## [Work task]
Each entry must be returned exactly. None may be omitted.

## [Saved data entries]
^^^^

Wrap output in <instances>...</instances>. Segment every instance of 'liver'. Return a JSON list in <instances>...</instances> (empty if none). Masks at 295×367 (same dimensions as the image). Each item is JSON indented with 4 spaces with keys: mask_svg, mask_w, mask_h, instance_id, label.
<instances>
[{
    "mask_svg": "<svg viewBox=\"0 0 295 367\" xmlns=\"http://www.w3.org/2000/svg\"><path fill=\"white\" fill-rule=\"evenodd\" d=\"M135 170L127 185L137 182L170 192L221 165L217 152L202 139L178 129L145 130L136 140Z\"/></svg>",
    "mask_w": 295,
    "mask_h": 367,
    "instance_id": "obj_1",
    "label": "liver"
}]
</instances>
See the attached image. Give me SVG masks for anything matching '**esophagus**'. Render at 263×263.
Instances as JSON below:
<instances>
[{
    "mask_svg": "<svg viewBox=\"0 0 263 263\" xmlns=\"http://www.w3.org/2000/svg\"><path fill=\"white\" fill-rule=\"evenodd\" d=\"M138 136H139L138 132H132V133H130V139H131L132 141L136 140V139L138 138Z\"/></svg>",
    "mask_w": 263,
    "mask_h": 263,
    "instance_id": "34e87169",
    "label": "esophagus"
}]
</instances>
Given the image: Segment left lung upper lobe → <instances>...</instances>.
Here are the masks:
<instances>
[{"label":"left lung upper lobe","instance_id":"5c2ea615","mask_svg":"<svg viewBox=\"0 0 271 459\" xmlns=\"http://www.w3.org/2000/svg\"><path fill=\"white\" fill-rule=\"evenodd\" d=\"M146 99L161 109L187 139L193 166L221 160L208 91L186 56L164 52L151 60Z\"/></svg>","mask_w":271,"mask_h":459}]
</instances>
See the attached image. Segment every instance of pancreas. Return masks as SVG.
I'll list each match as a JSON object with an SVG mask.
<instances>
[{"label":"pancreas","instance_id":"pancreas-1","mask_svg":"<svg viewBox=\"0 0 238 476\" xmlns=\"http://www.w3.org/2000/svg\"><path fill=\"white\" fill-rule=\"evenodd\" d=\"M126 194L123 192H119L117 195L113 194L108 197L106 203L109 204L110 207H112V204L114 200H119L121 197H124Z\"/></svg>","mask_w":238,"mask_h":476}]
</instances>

^^^^

## [Solved exercise]
Wrap output in <instances>...</instances>. Segment every instance of 'liver'. Return a JSON list in <instances>...</instances> (empty if none). Masks at 295×367 (same dimensions as the image). Each item is JSON indented with 4 spaces with keys: mask_svg, mask_w, mask_h, instance_id, label.
<instances>
[{
    "mask_svg": "<svg viewBox=\"0 0 295 367\" xmlns=\"http://www.w3.org/2000/svg\"><path fill=\"white\" fill-rule=\"evenodd\" d=\"M135 170L127 185L137 182L170 192L221 165L217 152L202 139L178 129L145 130L136 140Z\"/></svg>",
    "mask_w": 295,
    "mask_h": 367,
    "instance_id": "obj_1",
    "label": "liver"
}]
</instances>
See the attached image. Give me SVG masks for anything matching '**esophagus**'. Render at 263×263.
Instances as JSON below:
<instances>
[{
    "mask_svg": "<svg viewBox=\"0 0 263 263\" xmlns=\"http://www.w3.org/2000/svg\"><path fill=\"white\" fill-rule=\"evenodd\" d=\"M138 136H139L138 132H132V133H130V139H131L132 141L136 140V139L138 138Z\"/></svg>",
    "mask_w": 263,
    "mask_h": 263,
    "instance_id": "34e87169",
    "label": "esophagus"
}]
</instances>
Given the image: Segment left lung upper lobe → <instances>...</instances>.
Here are the masks:
<instances>
[{"label":"left lung upper lobe","instance_id":"5c2ea615","mask_svg":"<svg viewBox=\"0 0 271 459\" xmlns=\"http://www.w3.org/2000/svg\"><path fill=\"white\" fill-rule=\"evenodd\" d=\"M146 99L161 109L187 139L193 166L221 160L208 91L186 56L164 52L151 60Z\"/></svg>","mask_w":271,"mask_h":459}]
</instances>
See the attached image. Segment every instance of pancreas. Return masks as SVG.
I'll list each match as a JSON object with an SVG mask.
<instances>
[{"label":"pancreas","instance_id":"pancreas-1","mask_svg":"<svg viewBox=\"0 0 238 476\" xmlns=\"http://www.w3.org/2000/svg\"><path fill=\"white\" fill-rule=\"evenodd\" d=\"M126 194L123 192H119L117 195L113 194L108 197L106 203L109 204L110 207H112V204L114 200H119L121 197H124Z\"/></svg>","mask_w":238,"mask_h":476}]
</instances>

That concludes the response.